Hastaneden ancak bir hafta sonra çıkabildim. Doktorları ikna etmek çok zordu. Kaburgalarım için endişeleniyorlardı. Artık acımadığını anlatmaktan yorulmuştum.
Odama girip yatağıma uzanmam konusundaki kısa bir tartışmadan sonra annem küveti doldurmaya gitti. Kendimi iyi hissediyordum ama o yine de endişeleniyordu.
"Banyon hazır. Şimdi uzunca bir banyo yap ve gevşemeye çalış."
"Ben iyiyim.

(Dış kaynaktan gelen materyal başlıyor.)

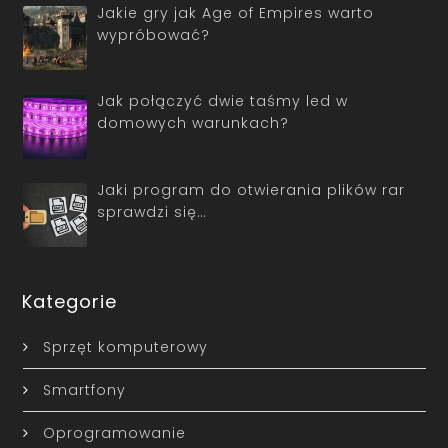
Jakie gry jak Age of Empires warto
wypróbować?
Jak połączyć dwie taśmy led w
domowych warunkach?
Jaki program do otwierania plików rar
sprawdzi się…
Kategorie
Sprzęt komputerowy
Smartfony
Oprogramowanie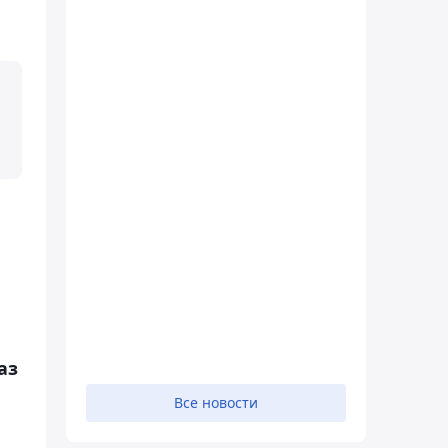
аз
Все новости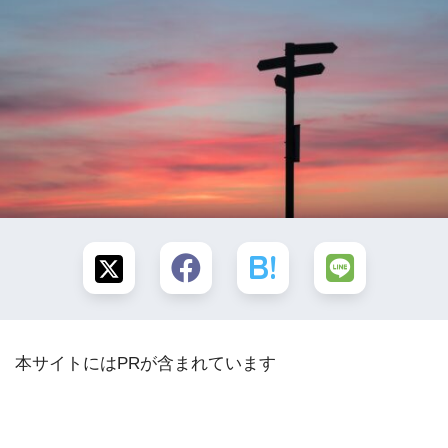
本サイトにはPRが含まれています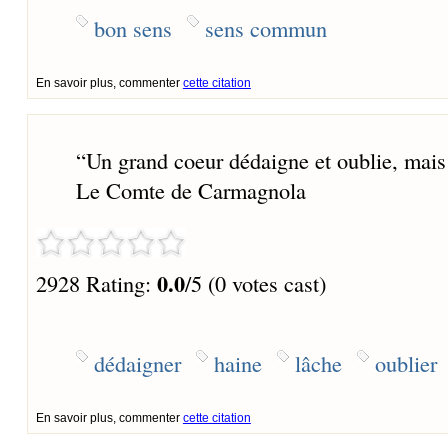
bon sens
sens commun
En savoir plus, commenter
cette citation
“
Un grand coeur dédaigne et oublie, mais l
Le Comte de Carmagnola
0.0
2928 Rating:
/5 (0 votes cast)
dédaigner
haine
lâche
oublier
En savoir plus, commenter
cette citation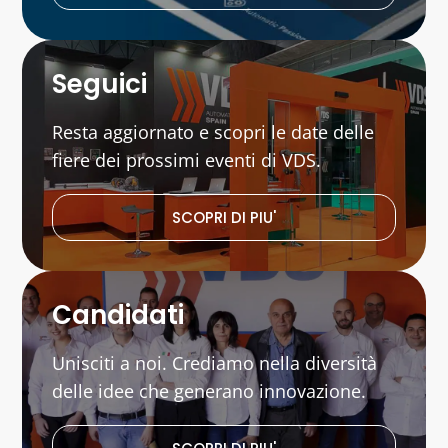
Seguici
Resta aggiornato e scopri le date delle
fiere dei prossimi eventi di VDS.
SCOPRI DI PIU'
Candidati
Unisciti a noi. Crediamo nella diversità
delle idee che generano innovazione.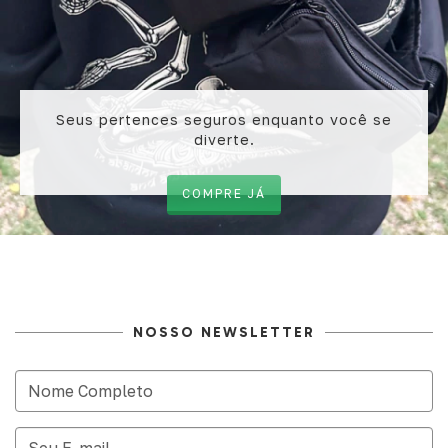
Seus pertences seguros enquanto você se
diverte.
COMPRE JÁ
NOSSO NEWSLETTER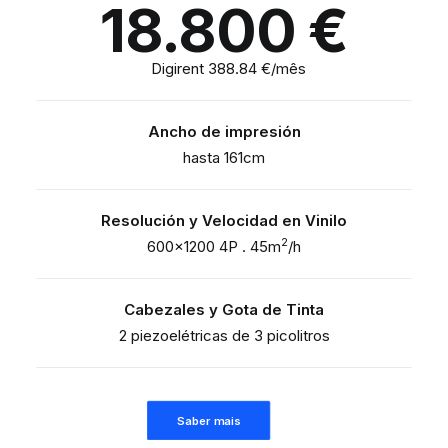
18.800
€
Digirent 388.84 €/mês
Ancho de impresión
hasta 161cm
Resolución y Velocidad en Vinilo
2
600×1200 4P . 45m
/h
Cabezales y Gota de Tinta
2 piezoelétricas de 3 picolitros
Saber mais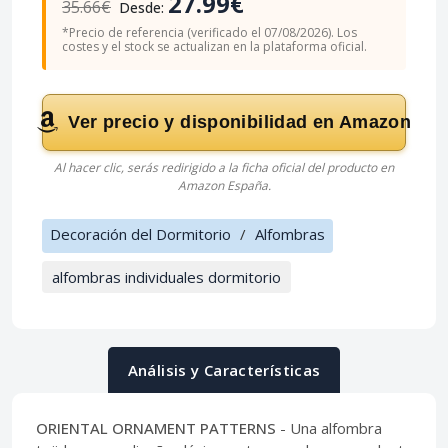
27.99€
35.66€
Desde:
*Precio de referencia (verificado el 07/08/2026). Los
costes y el stock se actualizan en la plataforma oficial.
Ver precio y disponibilidad en Amazon
Al hacer clic, serás redirigido a la ficha oficial del producto en
Amazon España.
Decoración del Dormitorio
/
Alfombras
alfombras individuales dormitorio
Análisis y Características
ORIENTAL ORNAMENT PATTERNS
- Una alfombra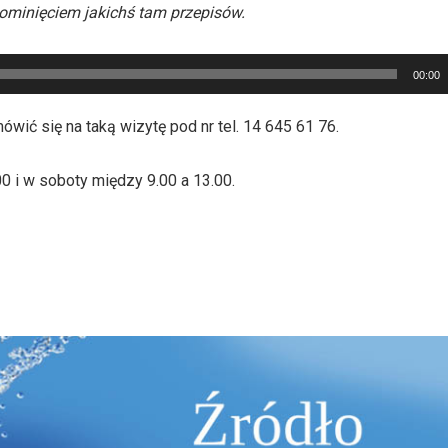
ominięciem jakichś tam przepisów.
00:00
wić się na taką wizytę pod nr tel. 14 645 61 76.
0 i w soboty między 9.00 a 13.00.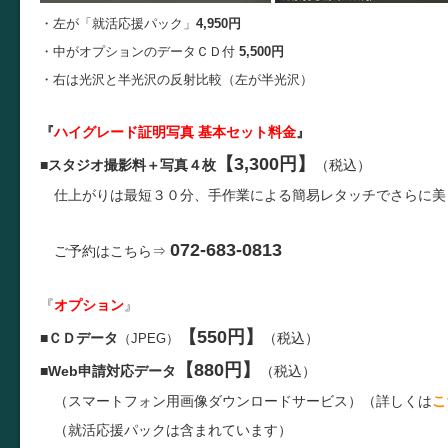
・左が「就活応援パック」
4,950円
・中がオプションのデータＣＤ付
5,500円
・右は光沢と半光沢の反射比較（左が半光沢）
『
ハイグレード証明写真 基本セット料金
』
【3,300円】
■
スタジオ撮影料＋写真４枚
（税込）
仕上がりは最短３０分、手作業による簡易レタッチでさらに美
072-683-0813
ご予約はこちら⇒
『
オプション
』
【550円】
■
ＣＤデータ
（税込）
（JPEG）
【880円】
■
Web申請対応データ
（税込）
（スマートフォン用画像ダウンロードサービス）（詳しくは
こ
（就活応援パックは含まれています）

Artık işe dönebilirsin. Gerçekten."
Artık itiraz etmeyeceğe benziyordu. Öyle de oldu. Aç kalmamam konusunda uzunca bir nutuk atıp işe gitmek için evden çıktı. Ben de üstümü yavaş yavaş çıkarıp kaburgalarımı zorlamadan küvete uzandım.
Düşüncelerimden kurtulmak için kısık sesle klasik müzik açtım. Gözlerimi kapatıp olanları düşündüm. Eninde sonunda benimle yüzleşmek zorunda kalacaktı. Biliyordum. Beni o gün takip etmişti. Ama ondan duymak istiyordum. Duygularını hiç belli etmiyordu. Ne düşündüğünü bilmek imkansızdı. Bu yüzden söylemesi gerekiyordu.
Banyodan çıkıp havluya sarındım. Saçlarımı şöyle bir karıştırıp aşağı indim. Biraz mısır gevreği ve süt aldım. Karnım aç değildi ama yemezsem annem beni öldürürdü.
Damon'ı bir haftadır görmüyordum. Hastaneye bir daha gelmemişti. Belki de ben uyurken uğramış olabilirdi. Kim bilir. Anneme sormaya çekiniyordum.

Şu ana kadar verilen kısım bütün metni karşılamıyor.